■ **WORK ITEM**:
What lines of the data hold the string "lyskilden"? Copy them all.

START RAW DATA

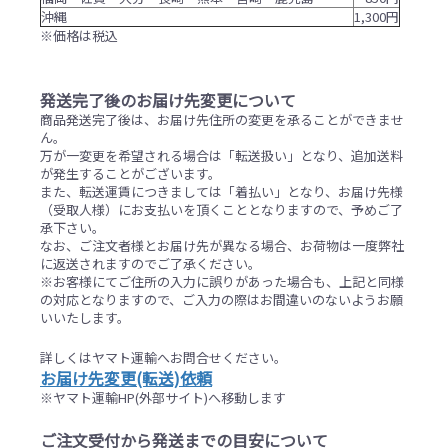
沖縄
1,300円
※価格は税込
発送完了後のお届け先変更について
商品発送完了後は、お届け先住所の変更を承ることができませ
ん。
万が一変更を希望される場合は「転送扱い」となり、追加送料
が発生することがございます。
また、転送運賃につきましては「着払い」となり、お届け先様
（受取人様）にお支払いを頂くこととなりますので、予めご了
承下さい。
なお、ご注文者様とお届け先が異なる場合、お荷物は一度弊社
に返送されますのでご了承ください。
※お客様にてご住所の入力に誤りがあった場合も、上記と同様
の対応となりますので、ご入力の際はお間違いのないようお願
いいたします。
詳しくはヤマト運輸へお問合せください。
お届け先変更(転送)依頼
※ヤマト運輸HP(外部サイト)へ移動します
ご注文受付から発送までの目安について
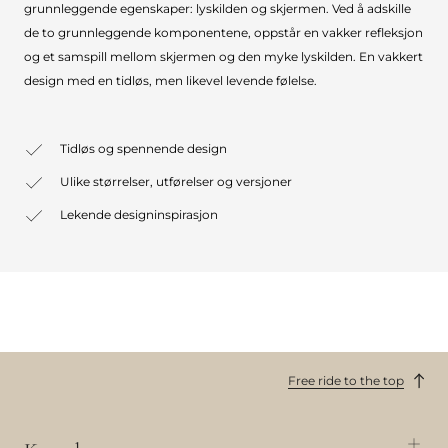
grunnleggende egenskaper: lyskilden og skjermen. Ved å adskille
de to grunnleggende komponentene, oppstår en vakker refleksjon
og et samspill mellom skjermen og den myke lyskilden. En vakkert
design med en tidløs, men likevel levende følelse.
Tidløs og spennende design
Ulike størrelser, utførelser og versjoner
Lekende designinspirasjon
Free ride to the top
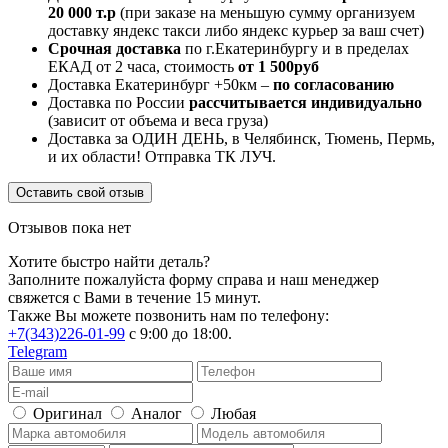
20 000 т.р
(при заказе на меньшую сумму организуем
доставку яндекс такси либо яндекс курьер за ваш счет)
Срочная доставка
по г.Екатеринбургу и в пределах
ЕКАД от 2 часа, стоимость
от 1 500руб
Доставка Екатеринбург +50км –
по согласованию
Доставка по России
рассчитывается индивидуально
(зависит от объема и веса груза)
Доставка за ОДИН ДЕНЬ, в Челябинск, Тюмень, Пермь,
и их области! Отправка ТК ЛУЧ.
Оставить свой отзыв
Отзывов пока нет
Хотите быстро найти деталь?
Заполните пожалуйста форму справа и наш менеджер
свяжется с Вами в течение 15 минут.
Также Вы можете позвонить нам по телефону:
+7(343)226-01-99
с 9:00 до 18:00.
Telegram
Оригинал
Аналог
Любая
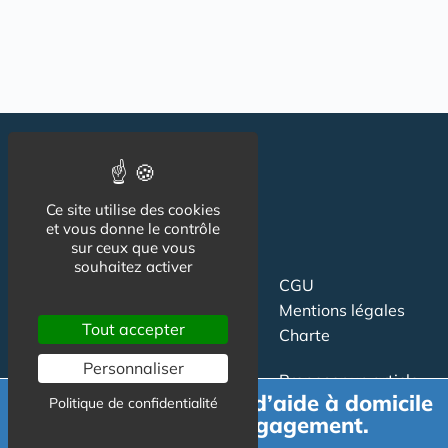
Ce site utilise des cookies
et vous donne le contrôle
sur ceux que vous
souhaitez activer
Suivez-nous
CGU
Mentions légales
Tout accepter
Charte
Personnaliser
Contact
Proposer un article
Demande de devis d’aide à domicile
Politique de confidentialité
Newsletter
Relation presse
gratuit et sans engagement.
Publicité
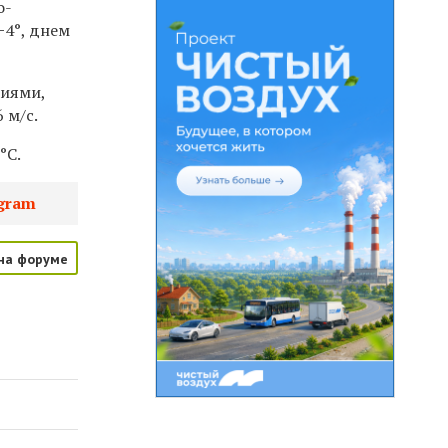
о-
−4°, днем
ниями,
 м/с.
°C.
gram
на форуме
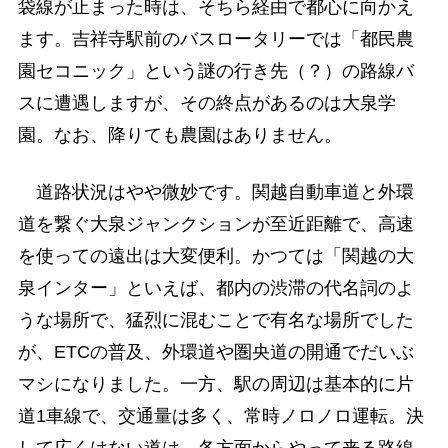
袋線が止まった時は、そちら経由で都心に向かえ
ます。吉祥寺駅前のバスロータリーでは「都民農
園セコニック」という謎の行き先（？）の路線バ
スに遭遇しますが、その終点があるのは大泉学
園。なお、降りても農園はありません。
道路状況はやや微妙です。関越自動車道と外環
道を繋ぐ大泉ジャンクションが至近距離で、高速
を使っての遠出は大変便利。かつては「関越の大
泉インター」といえば、都内の渋滞の代名詞のよ
うな場所で、猛烈に混むことで有名な場所でした
が、ETCの普及、外環道や圏央道の開通でだいぶ
マシになりました。一方、駅の周辺は基本的に片
道1車線で、交通量は多く、常時ノロノロ運転。決
して広くはない道は、各方面からやって来る路線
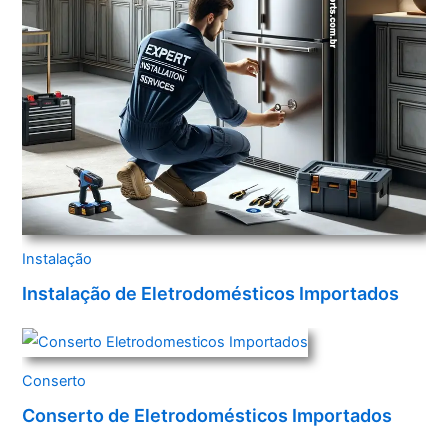
Instalação
Instalação de Eletrodomésticos Importados
Conserto
Conserto de Eletrodomésticos Importados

END RAW DATA

■ **WRITTEN RESPONSE**:
grunnleggende egenskaper: lyskilden og skjermen. Ved å adskille
og et samspill mellom skjermen og den myke lyskilden. En vakkert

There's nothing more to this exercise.